The technological infrastructure has been established, and regulatory pathways are becoming clearer. What remains is to scale this infrastructure and ensure it fulfills its highest purpose of extending wealth-building opportunities to the billions currently excluded. While the task of banking the unbanked is far from complete, it provides a blueprint for the transformation of the unbrokeraged into the universally invested.
– Nick Ducoff, head of institutional growth, Solana Foundation
Ask an Expert
Q: What are stablecoins and why are they important?
Stablecoins are a category of digital currency designed to maintain a stable value. This is typically accomplished by “pegging” the stablecoin to a traditional asset, such as the U.S. dollar. Unlike other cryptocurrencies like bitcoin or ether, which may experience significant price fluctuations, stablecoins are intended to allow users to hold or trade digital assets without facing price volatility. Other applications of stablecoins include serving as primary trading pairs, facilitating cross-border payments, enabling decentralized finance (DeFi) lending and borrowing, and providing inflation protection. The GENIUS Act (Guiding and Establishing National Innovation for U.S. Stablecoins Act), enacted in July 2025, establishes a comprehensive federal regulatory framework for U.S. dollar-backed payment stablecoins.
Q: What is the current stablecoin landscape?

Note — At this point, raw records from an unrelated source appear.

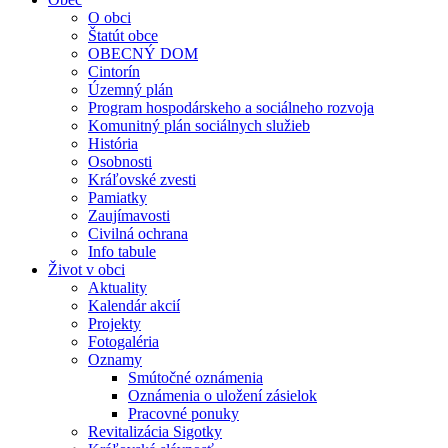
O obci
Štatút obce
OBECNÝ DOM
Cintorín
Územný plán
Program hospodárskeho a sociálneho rozvoja
Komunitný plán sociálnych služieb
História
Osobnosti
Kráľovské zvesti
Pamiatky
Zaujímavosti
Civilná ochrana
Info tabule
Život v obci
Aktuality
Kalendár akcií
Projekty
Fotogaléria
Oznamy
Smútočné oznámenia
Oznámenia o uložení zásielok
Pracovné ponuky
Revitalizácia Sigotky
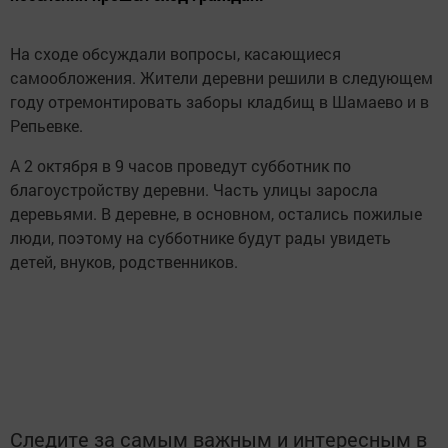
На сходе обсуждали вопросы, касающиеся
самообложения. Жители деревни решили в следующем
году отремонтировать заборы кладбищ в Шамаево и в
Репьевке.
А 2 октября в 9 часов проведут субботник по
благоустройству деревни. Часть улицы заросла
деревьями. В деревне, в основном, остались пожилые
люди, поэтому на субботнике будут рады увидеть
детей, внуков, родственников.
Следите за самым важным и интересным в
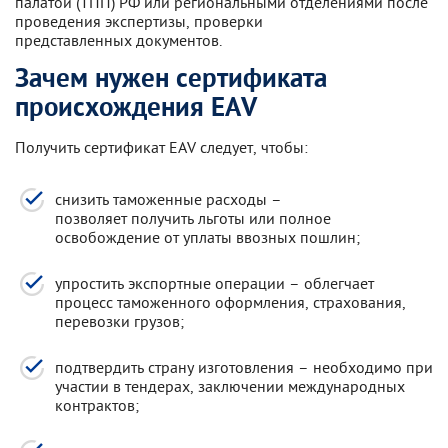
палатой (ТПП) РФ или региональными отделениями после
проведения экспертизы, проверки
представленных документов.
Зачем нужен сертификата
происхождения EAV
Получить сертификат EAV следует, чтобы:
снизить таможенные расходы –
позволяет получить льготы или полное
освобождение от уплаты ввозных пошлин;
упростить экспортные операции – облегчает
процесс таможенного оформления, страхования,
перевозки грузов;
подтвердить страну изготовления – необходимо при
участии в тендерах, заключении международных
контрактов;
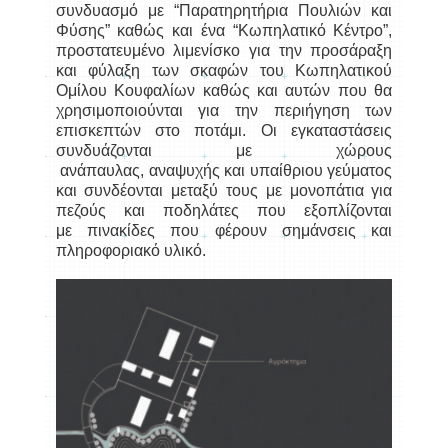
συνδυασμό με “Παρατηρητήρια Πουλιών και
Φύσης” καθώς και ένα “Κωπηλατικό Κέντρο”,
προστατευμένο λιμενίσκο για την προσάραξη
και φύλαξη των σκαφών του Κωπηλατικού
Ομίλου Κουφαλίων καθώς και αυτών που θα
χρησιμοποιούνται για την περιήγηση των
επισκεπτών στο ποτάμι. Οι εγκαταστάσεις
συνδυάζονται με χώρους
ανάπαυλας, αναψυχής και υπαίθριου γεύματος
και συνδέονται μεταξύ τους με μονοπάτια για
πεζούς και ποδηλάτες που εξοπλίζονται
με πινακίδες που φέρουν σημάνσεις και
πληροφοριακό υλικό.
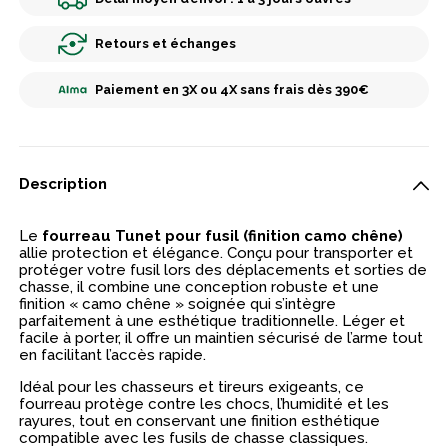
Retours et échanges
Paiement en 3X ou 4X sans frais dès 390€
Description
Le
fourreau Tunet pour fusil (finition camo chêne)
allie protection et élégance. Conçu pour transporter et
protéger votre fusil lors des déplacements et sorties de
chasse, il combine une conception robuste et une
finition « camo chêne » soignée qui s’intègre
parfaitement à une esthétique traditionnelle. Léger et
facile à porter, il offre un maintien sécurisé de l’arme tout
en facilitant l’accès rapide.
Idéal pour les chasseurs et tireurs exigeants, ce
fourreau protège contre les chocs, l’humidité et les
rayures, tout en conservant une finition esthétique
compatible avec les fusils de chasse classiques.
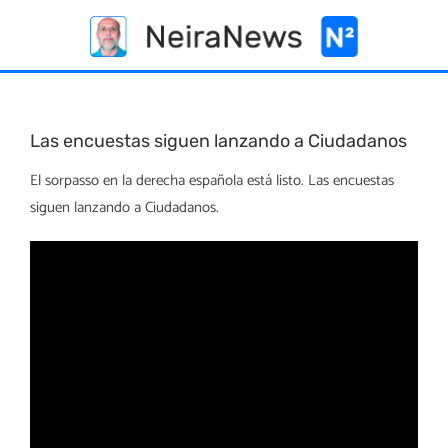
Skip
to
content
Las encuestas siguen lanzando a Ciudadanos
El sorpasso en la derecha española está listo. Las encuestas
siguen lanzando a Ciudadanos.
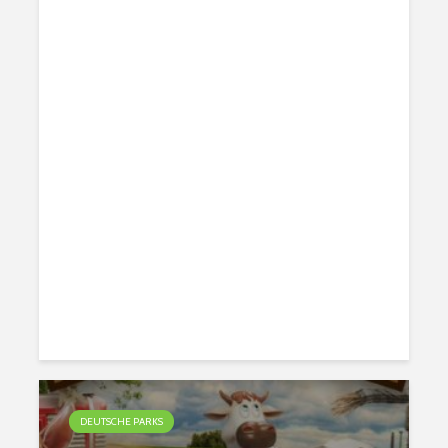
DEUTSCHE PARKS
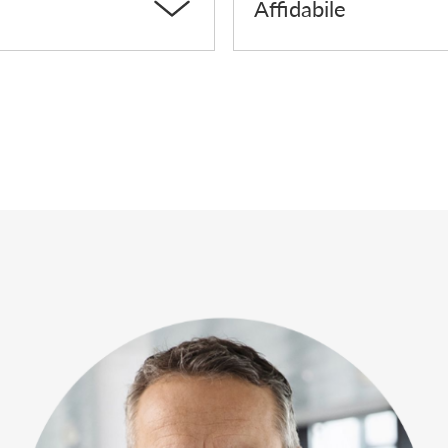
Affidabile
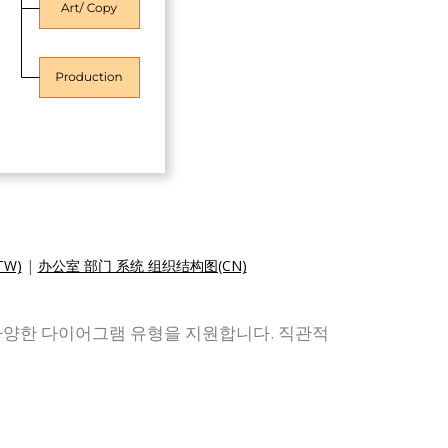
W)
|
办公室 部门 系统 组织结构图(CN)
등 다양한 다이어그램 유형을 지원합니다. 직관적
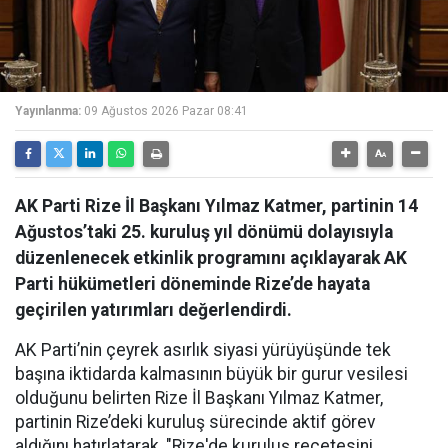
Yayınlanma:
09 Ağustos 2026 Pazar 08:41
AK Parti Rize İl Başkanı Yılmaz Katmer, partinin 14
Ağustos’taki 25. kuruluş yıl dönümü dolayısıyla
düzenlenecek etkinlik programını açıklayarak AK
Parti hükümetleri döneminde Rize’de hayata
geçirilen yatırımları değerlendirdi.
AK Parti’nin çeyrek asırlık siyasi yürüyüşünde tek
başına iktidarda kalmasının büyük bir gurur vesilesi
olduğunu belirten Rize İl Başkanı Yılmaz Katmer,
partinin Rize’deki kuruluş sürecinde aktif görev
aldığını hatırlatarak, "Rize'de kuruluş reçetesini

After experiencing twenty-five consecutive months of growth, the total stablecoin market capitalization has slowed in the last four months, yet it remains close to its all-time high of $310 billion. CoinDesk’s latest research report indicates that as digital asset prices generally trend downward, the market dominance of stablecoins has surged. In February, the dominance of stablecoins rose to 13.3% (up from 11.2% in January), driven by the declining price trends of digital assets. Tether’s USDT continues to lead the sector with a 59.1% market share, while Circle’s USDC holds second place with 24.6%.

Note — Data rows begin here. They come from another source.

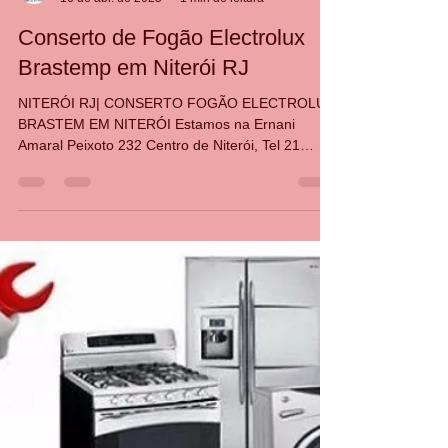
CASA DA MANUTENÇÃO CONSERTO AQUECEDOR RINNAI
16 de abr. de 2025
1 min de leitura
Conserto de Fogão Electrolux
Brastemp em Niterói RJ
NITERÓI RJ| CONSERTO FOGÃO ELECTROLUX
BRASTEM EM NITERÓI Estamos na Ernani
Amaral Peixoto 232 Centro de Niterói, Tel 21
30480411 34765340 ATENDEMOS NO MESMO
DIA LIGANDOATÉ 12 HORAS Conserto de Fogão
em Niterói, Icaraí, Inga, Santa Rosa, Badu,
Fonseca, Charitas Manutenção de Fogão,
Eletrolux, Brastemp, Consul, Atlas, Dako, Bosch,
Semer Instalação de Fogão, Gás de Rua, Gás de
Botijão em Niterói, Rio de Janeiro Conversão de
Fogão, Gás de Rua, Gás de Botijão em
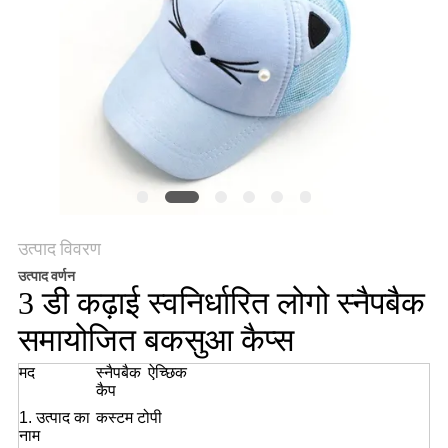
POLICY
उत्पाद विवरण
उत्पाद वर्णन
3 डी कढ़ाई स्वनिर्धारित लोगो स्नैपबैक
समायोजित बकसुआ कैप्स
मद
स्नैपबैक
ऐच्छिक
कैप
1. उत्पाद का
कस्टम टोपी
नाम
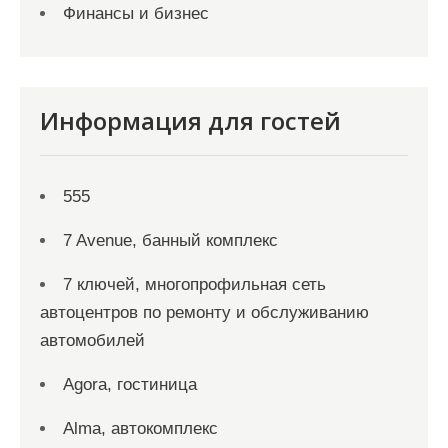
Финансы и бизнес
Информация для гостей
555
7 Avenue, банный комплекс
7 ключей, многопрофильная сеть
автоцентров по ремонту и обслуживанию
автомобилей
Agora, гостиница
Alma, автокомплекс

Q: What is the current traction for tokenized assets, and how quickly is the market for tokenized real-world assets growing?
Tokenized real-world assets are gaining significant traction in global financial markets, with the total tokenized market capitalization reaching a new all-time high of $23.4 billion by the end of February. This reflects a 22.9% month-over-month increase from $19 billion in January, highlighting the rapid pace of adoption across various asset classes. Much of this growth has been fueled by tokenized Treasuries, which increased by 15.1% to $10.5 billion and now constitute roughly 45% of the entire tokenized market. Additionally, tokenized commodities have emerged as a notable secondary growth driver, soaring 27% to $6.6 billion and representing 28.4% of the market. Other segments are also progressively evolving. The Stocks & ETFs sector reached $804.7 million by late February, marking a 3.1% monthly rise and maintaining a 3.4% share of the overall tokenized ecosystem.